Thursday, May 17, 2018

New Homes in California Required to Have Solar Panels

Last week (May 9, 2018), the California Energy Commission voted unanimously to require solar panels on all new single-family homes and apartment buildings that are less than three stories tall. If confirmed by the California Building Standards Commission, which typically adopts the Energy Commission's recommendations when it updates the state's building codes the regulation will go into effect in 2020. The new regulations would require a solar system of a minimum 2 to 3 kilowatts, depending on the size of the home. A typical household in California consumes approximately 600 kilowatt-hours of electricity per month on average and this size system would produce about 400 kilowatt hours a month. So the homes subject to this mandate will continue to draw power from the electric grid.

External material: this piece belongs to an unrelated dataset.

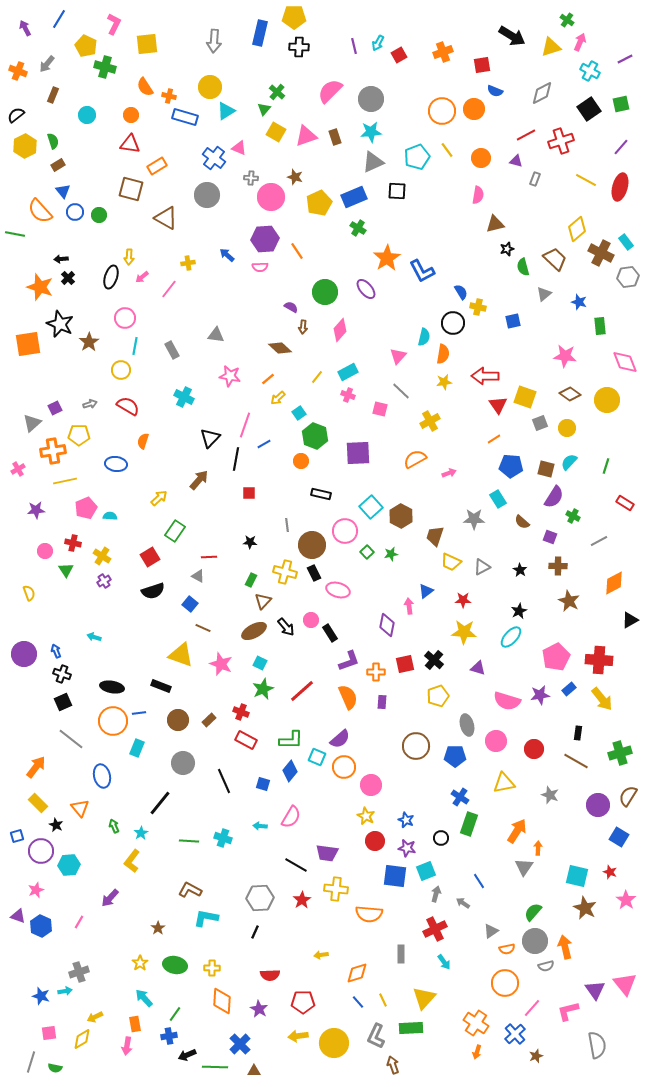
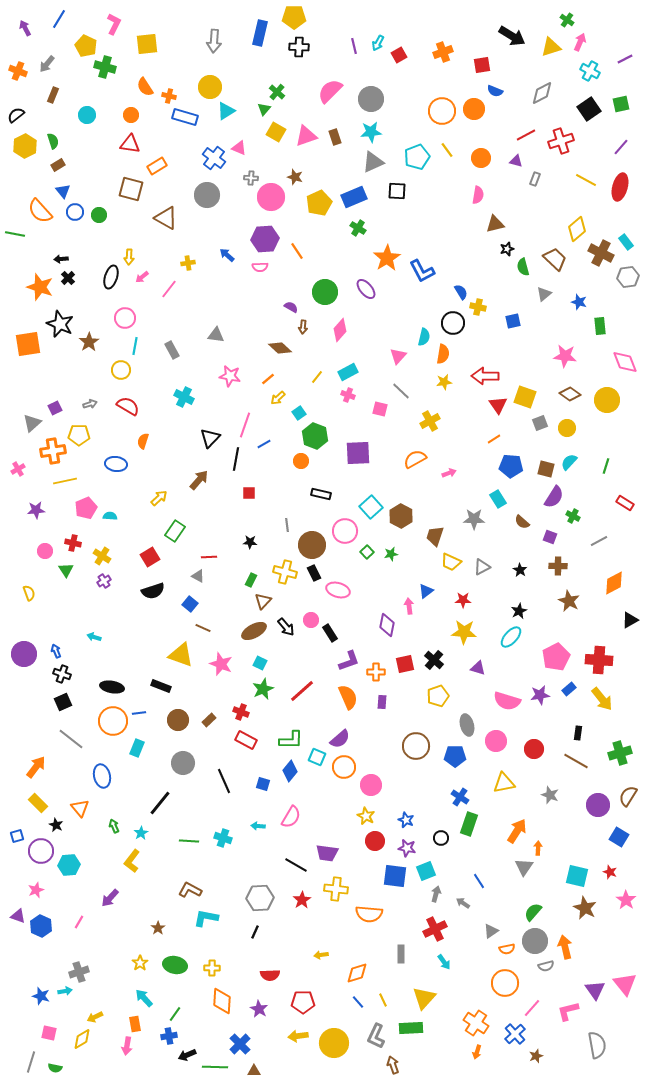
cyan arrow at (260, 826): moved 2 px left
pink square at (49, 1033): rotated 21 degrees clockwise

The proposed regulations include exceptions to solar panel installation when solar panels are not feasible, such as when a home does not receive sufficient sunlight for electrical generation, and builders can construct a shared solar-power system serving a group of homes in lieu of providing solar panels on each residence.

In the news release the Energy Commission estimated the solar panel mandate will add $9,500 to the construction cost of an average single-family home, but the Energy Commission estimated that the solar panels will save homeowners approximately $19,000 in energy and other expenses over 30 years-less than a 2.5% return and less than the cost of financing the project as part of the mortgage. This will increase the purchase cost of a home in California, and further exacerbate California's significant housing shortage and affordability crisis. Currently, there are more than 5 million homes in California that use solar power for either electrical generation or to heat hot water. California is the nation's leader in the number of solar panel installations, but it is also the most populous southwestern state.

With solar panels included in the price of a new home, this simplifies financing of solar panels and allows homeowners to finance them as part of a mortgage. Homeowners could avoid the challenges that the California's Property Assessed Clean Energy (PACE) loan program has faced. The PACE program, started in 2008, provided loans to California homeowners to fund energy-efficient home improvements that could be repaid through the home's property tax bill. However, applicants for PACE financing often encounter difficulties with obtaining the subordination of their home loans to PACE financing and there were allegations of abuse of the program (kickbacks to contractors, misleading homeowners on the loan requirements etc.).